Natural gas liquefaction (LNG) process.
Liquefin process—Dry natural gas (A) enters the liquefaction train’s pre-cooling section (1) where it is cooled between –50°C and –80°C (–60°F and –110°F). The heat is exchanged with a mixed refrigerant in a bank of brazed aluminum plate-fin heat exchangers (PFHEs). The cooled feed stream is then sent outside the liquefaction train to fractionator (2) for condensate removal. The gas returns to the cryogenic exchanger and enters the cryogenic section (3) where it is liquefied by heat exchange in compact, energy-efficient PFHEs with a second mixed refrigerant and leaves the cryogenic exchanger as LNG (B).
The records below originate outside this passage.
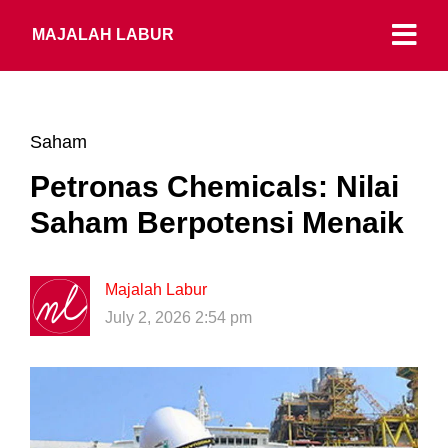
MAJALAH LABUR
Saham
Petronas Chemicals: Nilai
Saham Berpotensi Menaik
Majalah Labur
July 2, 2026 2:54 pm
Pre-cooling refrigerant system (4)—Using mixed refrigerant reduces the feed-gas temperature to a much lower level than can be achieved with propane refrigerant. This allows the pre-cooling power requirement to be balanced with that of the cryogenic section so that two identical drivers (5) operating at optimum efficiency can be used, thus lowering investment, maintenance and operating costs.
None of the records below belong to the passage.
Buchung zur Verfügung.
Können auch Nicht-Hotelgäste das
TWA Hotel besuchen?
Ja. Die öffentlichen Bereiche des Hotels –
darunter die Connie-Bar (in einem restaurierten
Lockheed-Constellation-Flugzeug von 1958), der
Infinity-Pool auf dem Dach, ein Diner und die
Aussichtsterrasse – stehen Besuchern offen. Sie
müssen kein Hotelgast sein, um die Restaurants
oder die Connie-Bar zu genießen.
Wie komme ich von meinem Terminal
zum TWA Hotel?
Cryogenic refrigeration system (6)—The mixed refrigerant gas entering the pre-cooling section is completely condensed by the time it leaves the cryogenic section without using separation equipment. After leaving the cryogenic section, the refrigerant is expanded (7) and re-enters the cryogenic section where the process gas and cryogenic refrigerant are condensed.
Using two mixed-refrigerant systems and modular PFHEs in a large single train has lower investment and operating costs than systems involving single-component refrigerants or multiple cooling trains feeding a common liquefaction exchanger. Because the precooling and liquefaction sections comprise several parallel modules, single trains of any size—e.g., 8 million tpy—can be built. Proven extensively, the PFHEs are available from several vendors, which has
a very positive effect on price and delivery time.
Economics: Detailed studies by international petroleum and E&C companies comparing conventional 4.5 to 8 MMtpy propane-plus-mixed refrigerant liquefaction trains with Liquefin LNG installations have shown a 15–20% specific investment cost advantage for the LIQUEFIN train.